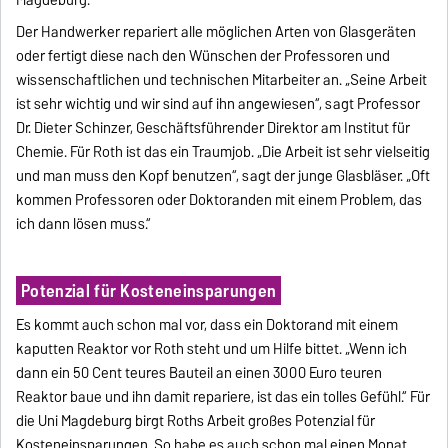
Der Handwerker repariert alle möglichen Arten von Glasgeräten
oder fertigt diese nach den Wünschen der Professoren und
wissenschaftlichen und technischen Mitarbeiter an. „Seine Arbeit
ist sehr wichtig und wir sind auf ihn angewiesen“, sagt Professor
Dr. Dieter Schinzer, Geschäftsführender Direktor am Institut für
Chemie. Für Roth ist das ein Traumjob. „Die Arbeit ist sehr vielseitig
und man muss den Kopf benutzen“, sagt der junge Glasbläser. „Oft
kommen Professoren oder Doktoranden mit einem Problem, das
ich dann lösen muss.“
Potenzial für Kosteneinsparungen
Es kommt auch schon mal vor, dass ein Doktorand mit einem
kaputten Reaktor vor Roth steht und um Hilfe bittet. „Wenn ich
dann ein 50 Cent teures Bauteil an einen 3000 Euro teuren
Reaktor baue und ihn damit repariere, ist das ein tolles Gefühl.“ Für
die Uni Magdeburg birgt Roths Arbeit großes Potenzial für
Kosteneinsparungen. So habe es auch schon mal einen Monat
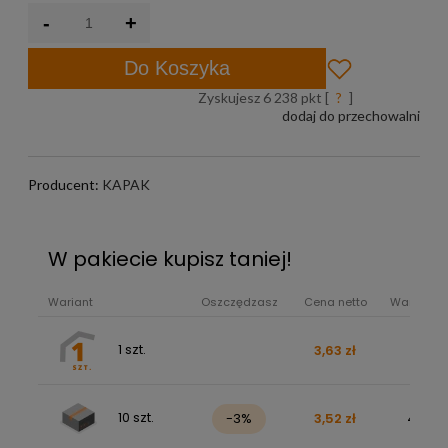
-
+
Do Koszyka
Zyskujesz
6 238
pkt [
?
]
dodaj do przechowalni
Producent:
KAPAK
W pakiecie kupisz taniej!
Wariant
Oszczędzasz
Cena netto
Wartość b
1 szt.
3,63 zł
4,46 z
10 szt.
-3%
3,52 zł
43,26 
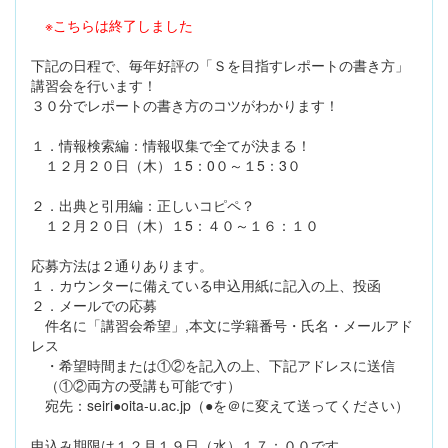
※こちらは終了しました
下記の日程で、毎年好評の「Ｓを目指すレポートの書き方」
講習会を行います！
３０分でレポートの書き方のコツがわかります！
１．情報検索編：情報収集で全てが決まる！
１２月２０日（木）１5：0０～１5：3０
２．出典と引用編：正しいコピペ？
１２月２０日（木）１5：４０～１６：１０
応募方法は２通りあります。
１．カウンターに備えている申込用紙に記入の上、投函
２．メールでの応募
件名に「講習会希望」,本文に学籍番号・氏名・メールアド
レス
・希望時間または①②を記入の上、下記アドレスに送信
（①②両方の受講も可能です）
宛先：seiri●oita-u.ac.jp（●を＠に変えて送ってください）
申込み期限は１２月１９日（水）１７：００です。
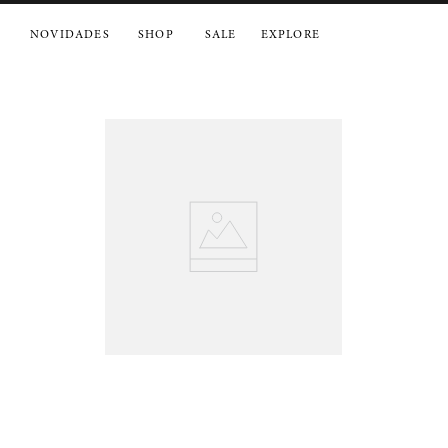
NOVIDADES
SHOP
SALE
EXPLORE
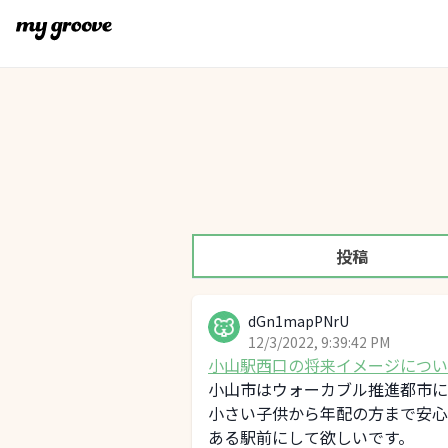
投稿
dGn1mapPNrU
12/3/2022, 9:39:42 PM
小山駅西口の将来イメージについ
小山市はウォーカブル推進都市に
小さい子供から年配の方まで安心
ある駅前にして欲しいです。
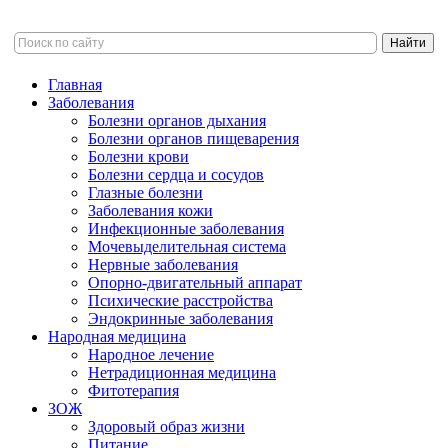
Главная
Заболевания
Болезни органов дыхания
Болезни органов пищеварения
Болезни крови
Болезни сердца и сосудов
Глазные болезни
Заболевания кожи
Инфекционные заболевания
Мочевыделительная система
Нервные заболевания
Опорно-двигательный аппарат
Психические расстройства
Эндокринные заболевания
Народная медицина
Народное лечение
Нетрадиционная медицина
Фитотерапия
ЗОЖ
Здоровый образ жизни
Питание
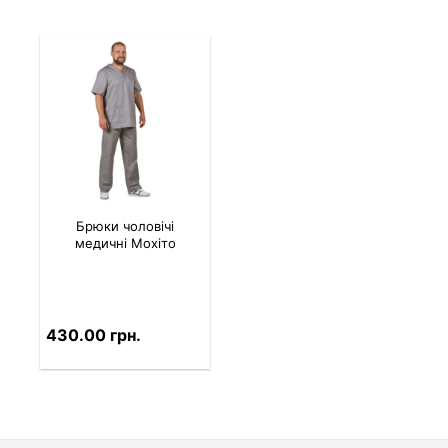
Брюки чоловічі
медичні Мохіто
430.00 грн.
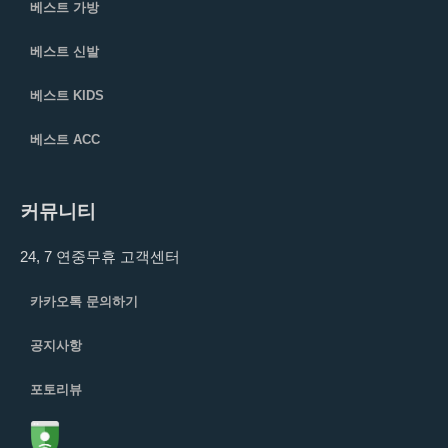
베스트 가방
베스트 신발
베스트 KIDS
베스트 ACC
커뮤니티
24, 7 연중무휴 고객센터
카카오톡 문의하기
공지사항
포토리뷰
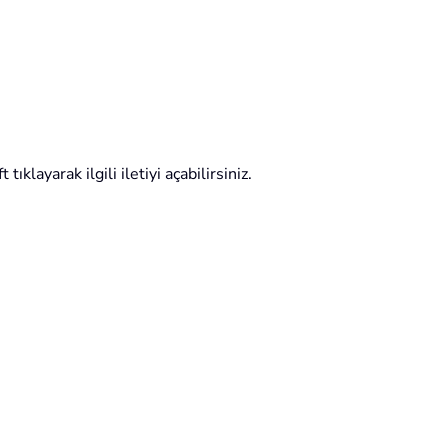
layarak ilgili iletiyi açabilirsiniz.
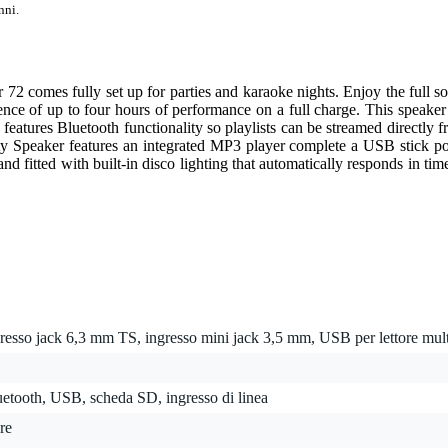
nni.
72 comes fully set up for parties and karaoke nights. Enjoy the full s
ence of up to four hours of performance on a full charge. This speak
eatures Bluetooth functionality so playlists can be streamed directly 
rty Speaker features an integrated MP3 player complete a USB stick por
fitted with built-in disco lighting that automatically responds in time
resso jack 6,3 mm TS, ingresso mini jack 3,5 mm, USB per lettore mul
etooth, USB, scheda SD, ingresso di linea
re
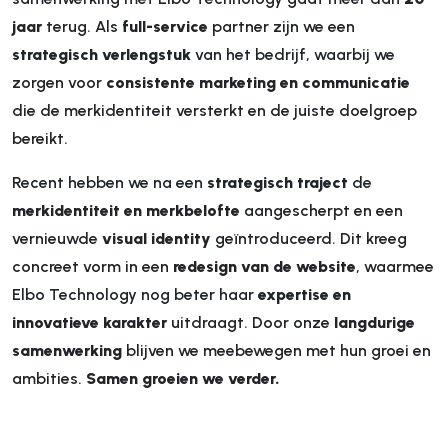
jaar
terug. Als
full-service
partner zijn we een
strategisch verlengstuk
van het bedrijf, waarbij we
zorgen voor
consistente marketing en communicatie
die de merkidentiteit versterkt en de juiste doelgroep
bereikt.
Recent hebben we na een
strategisch traject
de
merkidentiteit en merkbelofte
aangescherpt en een
vernieuwde
visual identity
geïntroduceerd. Dit kreeg
concreet vorm in een
redesign van de website
, waarmee
Elbo Technology nog beter haar
expertise en
innovatieve karakter
uitdraagt. Door onze
langdurige
samenwerking
blijven we meebewegen met hun groei en
ambities.
Samen groeien we verder.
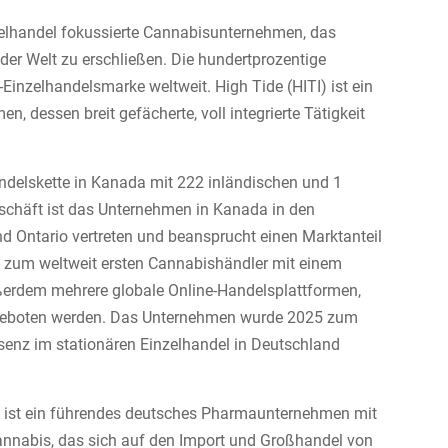
zelhandel fokussierte Cannabisunternehmen, das
 der Welt zu erschließen. Die hundertprozentige
inzelhandelsmarke weltweit. High Tide (HITI) ist ein
 dessen breit gefächerte, voll integrierte Tätigkeit
ndelskette in Kanada mit 222 inländischen und 1
eschäft ist das Unternehmen in Kanada in den
d Ontario vertreten und beansprucht einen Marktanteil
 zum weltweit ersten Cannabishändler mit einem
ßerdem mehrere globale Online-Handelsplattformen,
geboten werden. Das Unternehmen wurde 2025 zum
senz im stationären Einzelhandel in Deutschland
st ein führendes deutsches Pharmaunternehmen mit
annabis, das sich auf den Import und Großhandel von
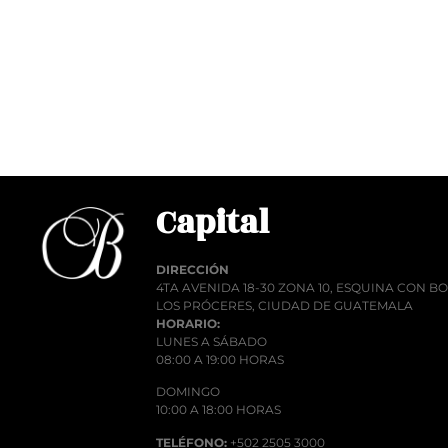
Q
1.00
Añadir al carrito
Añadi
Capital
DIRECCIÓN
4TA AVENIDA 18-30 ZONA 10, ESQUINA CON 
LOS PRÓCERES, CIUDAD DE GUATEMALA
HORARIO:
LUNES A SÁBADO
08:00 A 19:00 HORAS
DOMINGO
10:00 A 18:00 HORAS
TELÉFONO:
+502 2505 3000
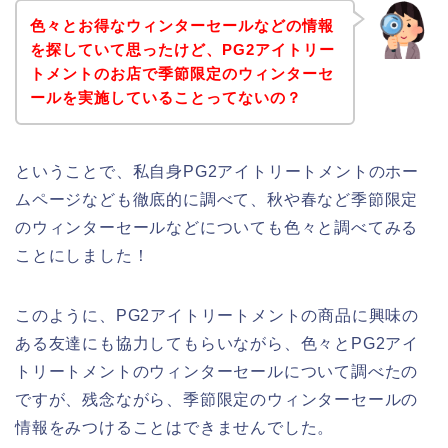
色々とお得なウィンターセールなどの情報
を探していて思ったけど、PG2アイトリー
トメントのお店で季節限定のウィンターセ
ールを実施していることってないの？
ということで、私自身PG2アイトリートメントのホー
ムページなども徹底的に調べて、秋や春など季節限定
のウィンターセールなどについても色々と調べてみる
ことにしました！
このように、PG2アイトリートメントの商品に興味の
ある友達にも協力してもらいながら、色々とPG2アイ
トリートメントのウィンターセールについて調べたの
ですが、残念ながら、季節限定のウィンターセールの
情報をみつけることはできませんでした。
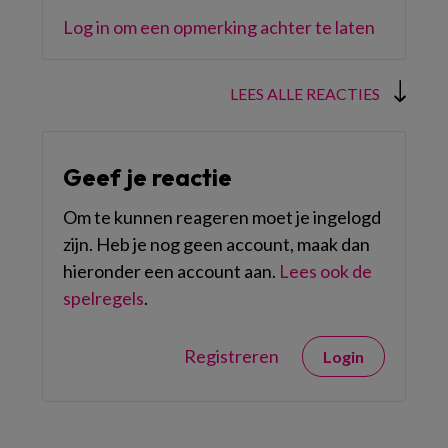
Log in om een opmerking achter te laten
LEES ALLE REACTIES
Geef je reactie
Om te kunnen reageren moet je ingelogd
zijn. Heb je nog geen account, maak dan
hieronder een account aan.
Lees ook de
spelregels
.
Registreren
Login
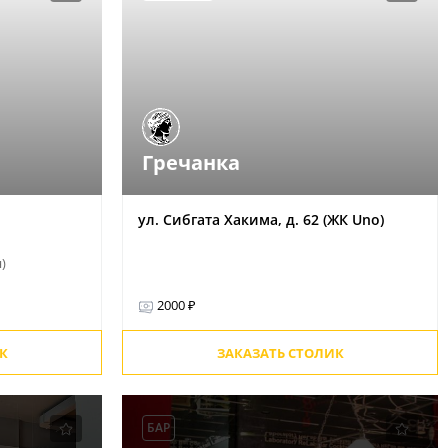
Гречанка
ул. Сибгата Хакима, д. 62 (ЖК Uno)
н)
2000 ₽
К
ЗАКАЗАТЬ СТОЛИК
БАР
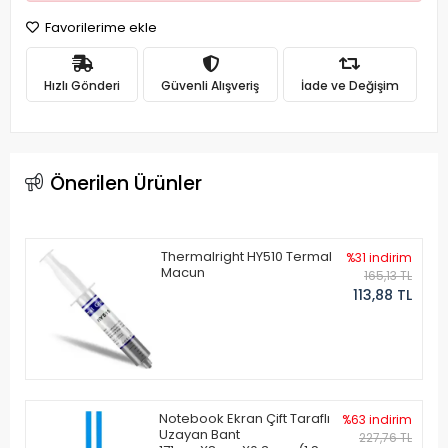
Favorilerime ekle
Hızlı Gönderi
Güvenli Alışveriş
İade ve Değişim
Önerilen Ürünler
Thermalright HY510 Termal
%31 indirim
Macun
165,13 TL
113,88 TL
Notebook Ekran Çift Taraflı
%63 indirim
Uzayan Bant
227,76 TL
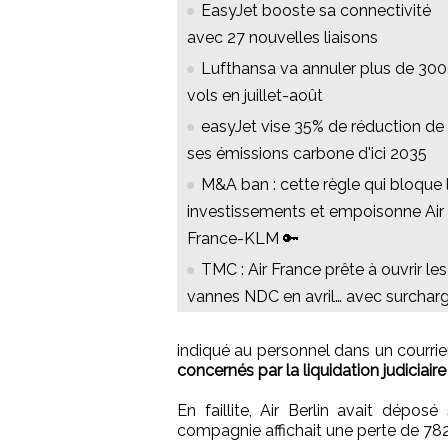
EasyJet booste sa connectivité
avec 27 nouvelles liaisons
Lufthansa va annuler plus de 30
vols en juillet-août
easyJet vise 35% de réduction de
ses émissions carbone d'ici 2035
M&A ban : cette règle qui bloque 
investissements et empoisonne Air
France-KLM 🔑
TMC : Air France prête à ouvrir les
vannes NDC en avril… avec surchar
indiqué au personnel dans un courrie
concernés par la liquidation judiciaire
En faillite, Air Berlin avait dépos
compagnie affichait une perte de 782 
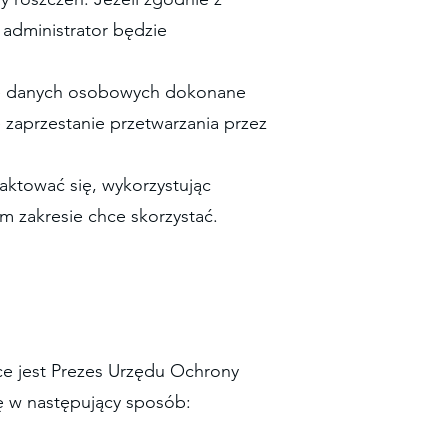
 administrator będzie
nie danych osobowych dokonane
zaprzestanie przetwarzania przez
aktować się, wykorzystując
m zakresie chce skorzystać.
ce jest Prezes Urzędu Ochrony
ę w następujący sposób:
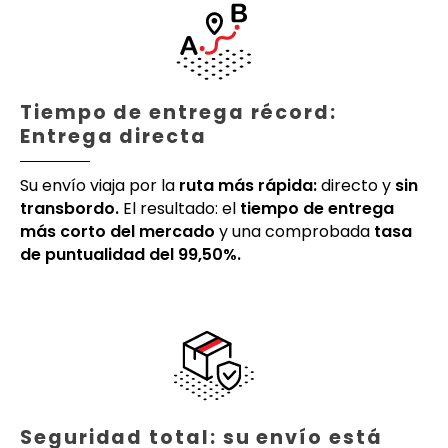
Tiempo de entrega récord:
Entrega directa
Su envío viaja por la
ruta más rápida:
directo y
sin
transbordo.
El resultado: el
tiempo de entrega
más corto del mercado
y una comprobada
tasa
de puntualidad del 99,50%.
Seguridad total: su envío está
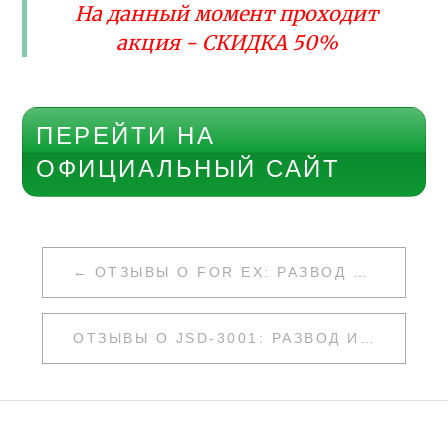
На данный момент проходит
акция - СКИДКА 50%
ПЕРЕЙТИ НА
ОФИЦИАЛЬНЫЙ САЙТ
НАВИГАЦИЯ
ОТЗЫВЫ О FOR EX: РАЗВОД ИЛИ НЕТ
ПО
ЗАПИСЯМ
ОТЗЫВЫ О JSD-3001: РАЗВОД ИЛИ НЕТ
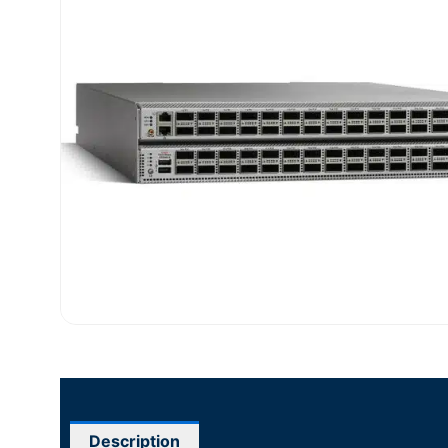
Description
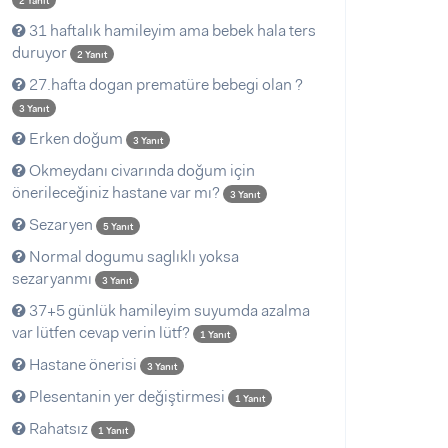
2 Yanıt
31 haftalık hamileyim ama bebek hala ters
duruyor
2 Yanıt
27.hafta dogan prematüre bebegi olan ?
3 Yanıt
Erken doğum
3 Yanıt
Okmeydanı civarında doğum için
önerileceğiniz hastane var mı?
3 Yanıt
Sezaryen
5 Yanıt
Normal dogumu saglıklı yoksa
sezaryanmı
3 Yanıt
37+5 günlük hamileyim suyumda azalma
var lütfen cevap verin lütf?
1 Yanıt
Hastane önerisi
3 Yanıt
Plesentanin yer değiştirmesi
1 Yanıt
Rahatsız
1 Yanıt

☆ ☆ ☆

Task description:
Write out again, exactly, the lines from the start of the listing up to the line containing "kommen Professoren oder", with both ends and without pictures.

Response to this task:
Der Handwerker repariert alle möglichen Arten von Glasgeräten
oder fertigt diese nach den Wünschen der Professoren und
wissenschaftlichen und technischen Mitarbeiter an. „Seine Arbeit
ist sehr wichtig und wir sind auf ihn angewiesen“, sagt Professor
Dr. Dieter Schinzer, Geschäftsführender Direktor am Institut für
Chemie. Für Roth ist das ein Traumjob. „Die Arbeit ist sehr vielseitig
und man muss den Kopf benutzen“, sagt der junge Glasbläser. „Oft
kommen Professoren oder Doktoranden mit einem Problem, das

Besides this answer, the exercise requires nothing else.